For Madison-area artist, creative director and entrepreneur Jenie Gao, one of her goals is get the local business community to move beyond symbolism and tokenism and work with artists in a way that is responsible, meaningful, and visionary. To get there, she says, that will involve being critical and introspective of the current situation in Madison and what it lacks.
“Because the arts are underfunded in Wisconsin, any time there is an art opportunity or a big art event in Madison, people likely support it and they don’t look at the system underlying it,” Gao tells Madison365. “I think people also get scared sometimes … if they critique something that is problematic then there won’t be another art opportunity again because it seems so rare in this city.
“When, in reality, we should be critical of these things. In critiquing things, it doesn’t mean that we don’t want these events to happen. We should be critical and we should be mindful that we’re not duplicating the same exploitative structure that we’ve had before simply because we want more art in the city,” Gao adds. “We don’t need to settle for less than what equitable looks like.”
Gao will tackle a variety of topics as she hosts an event titled “Lodgic Everyday Leaders: Invest in and Cultivate a Diverse Arts Community with Jenie Gao” on Wednesday, July 14, at noon.

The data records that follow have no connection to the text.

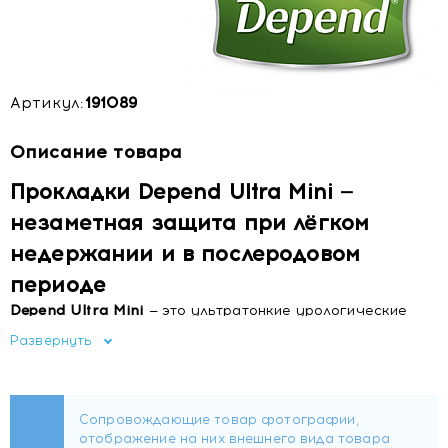
Артикул:
191089
Описание товара
Прокладки Depend Ultra Mini —
незаметная защита при лёгком
недержании и в послеродовом
периоде
Depend Ultra Mini
— это ультратонкие урологические
прокладки, разработанные специально для женщин,
Развернуть
сталкивающихся с капельным или лёгким недержанием
мочи, а также для использования в послеродовом
восстановительном периоде.
Несмотря на компактные размеры, они обеспечивают
максимальную надёжность, благодаря инновационной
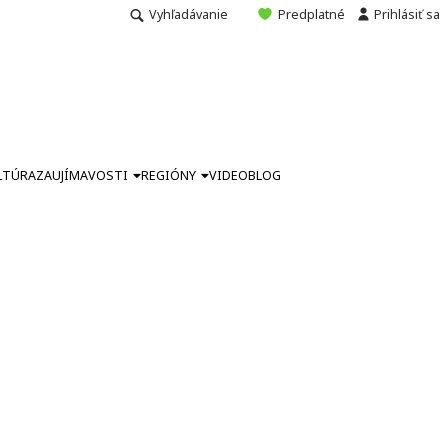
Vyhľadávanie
Predplatné
Prihlásiť sa
LTÚRA
ZAUJÍMAVOSTI
REGIÓNY
VIDEO
BLOG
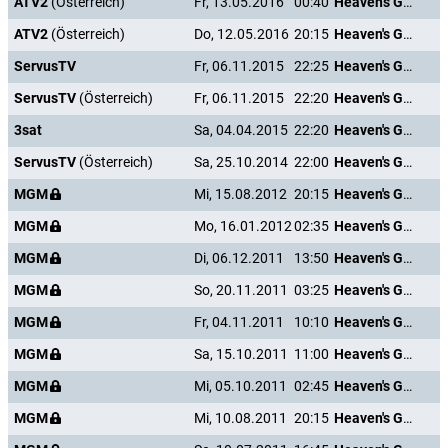
ATV2
(Österreich)
Fr, 13.05.2016
00:40
Heaven's Gate
ATV2
(Österreich)
Do, 12.05.2016
20:15
Heaven's Gate
ServusTV
Fr, 06.11.2015
22:25
Heaven's Gate
ServusTV
(Österreich)
Fr, 06.11.2015
22:20
Heaven's Gate
3sat
Sa, 04.04.2015
22:20
Heaven's Gate
ServusTV
(Österreich)
Sa, 25.10.2014
22:00
Heaven's Gate
MGM
Mi, 15.08.2012
20:15
Heaven's Gate
MGM
Mo, 16.01.2012
02:35
Heaven's Gate
MGM
Di, 06.12.2011
13:50
Heaven's Gate
MGM
So, 20.11.2011
03:25
Heaven's Gate
MGM
Fr, 04.11.2011
10:10
Heaven's Gate
MGM
Sa, 15.10.2011
11:00
Heaven's Gate
MGM
Mi, 05.10.2011
02:45
Heaven's Gate
MGM
Mi, 10.08.2011
20:15
Heaven's Gate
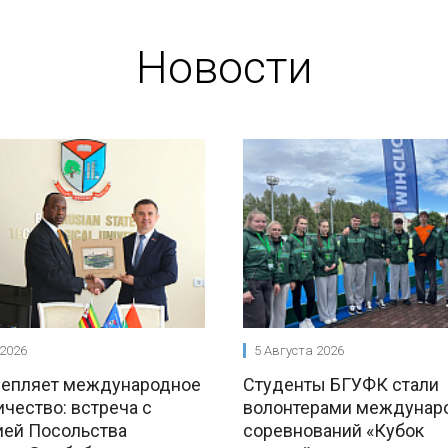
Новости
 2026
5 Августа 2026
репляет международное
Студенты БГУФК стали
чество: встреча с
волонтерами междунар
ией Посольства
соревнований «Кубок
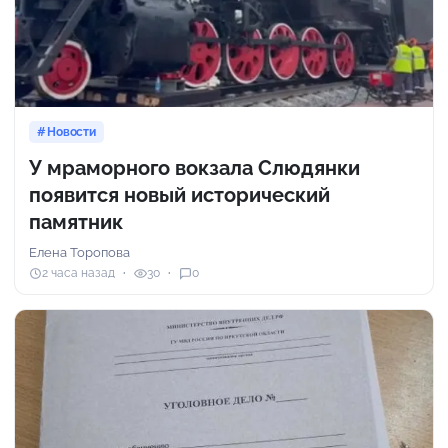
Новости
У мраморного вокзала Слюдянки
появится новый исторический
памятник
Елена Торопова
2 часа назад
30
0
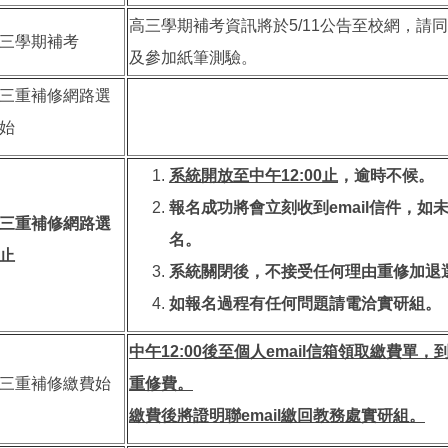
高三學期補考資訊將於5/11公告至校網，請
三學期補考
及參加紙筆測驗。
三重補修網路選
始
系統開放至中午
12:00
止
，逾時不候。
報名成功將會立刻收到email信件，如
三重補修網路選
名。
止
系統關閉後，不接受任何理由重修加退
如報名過程有任何問題請電洽實研組。
中午
12:00
後至個人email信箱領取繳費單，
三重補修繳費始
重修費。
繳費後將證明聯email繳回教務處實研組。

The event will take place at Lodgic Everyday Community, a non-profit on Madison’s near west side that offers shared workspace, full-service dining and flexible drop-in child care.
“Lodgic was interested in seeing what type of programming and artists I could bring into the space and also for the business community in Madison to learn about how artists in businesses can work together to diversify,” Gao says.
The event will be both in-person at Lodgic, located at 2801 Marshall Ct., just off University Ave., and live-streamed so that people can participate virtually. It will be a conversation format and Gao will pull from her writing, research, and work as a full-time artist-entrepreneur.
“It’s going to be a fireside chat. One of the staff members at Lodgic will be interviewing me about representation and the challenges that artists face in the field,” Gao says. “We will talk about some of the equity issues. For instance, the thought that most people don’t associate art with labor that needs to be paid and how that can harm the goal of representation. I’m going to be talking about how representation without compensation is tokenization … how these relationships between artists and businesses can be more partnerships and not fall into the same exploitative roles that have happened historically.”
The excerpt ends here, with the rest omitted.